The groundhog that's been on Gary McGrath's Hampton property for more than a year, suddenly turned on him.

"He got so close I could give him a boot and I did," McGrath said.

He then chased McGrath into his garage, and then into his house.

"Thank goodness no one has a video of me being chased by a groundhog, that would have been very comical," McGrath said chuckling.

But no one was laughing when McGrath went back outside to finish his yard work, and the critter went crazy, again. McGrath ran back in through his front door, called police, and then snapped some photos of the animal trying to get into the house.

"His teeth were going a mile a minute, he was scratching and trying to bite through the siding," McGrath said.

When he and his wife went to go warn neighbors, they learned the groundhog had tormented another family earlier in the day.

"They told us their dog was attacked by the same animal just going crazy," McGrath explained.

The groundhog attacked the animal control officer when he showed up, forcing the ACO to kill the animal in the front yard.

This comes just one day after a coyote attacked a dog and his owner in Greenland, less than ten miles away.

"It's unusual to see animals this aggressive in this time frame," said New Hampshire Fish and Game Lt.

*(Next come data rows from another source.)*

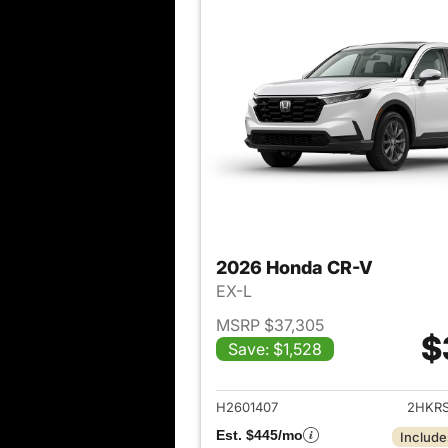
2026 Honda CR-V
EX-L
MSRP $37,305
$
Save: $1,528
View det
H2601407
2HKR
Est. $445/mo
Include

Michael Eastman.

Wildlife officials believe both animals were sick, possibly rabid.

"It's a fatal virus and there is no known cure for it," Lt. Eastman said. "That's why we take it so seriously."

McGrath admits this is one groundhog day, he never wants to relive. Especially, when his three grandkids are visiting.

"It could have been a bad situation if they were out there at the time," McGrath said. "We're very fortunate."

Wildlife officials are taking this opportunity to warn families that no matter how cute wild animals may seem, don't approach them, certainly don't feed them, and if they act out of the ordinary call your local authorities.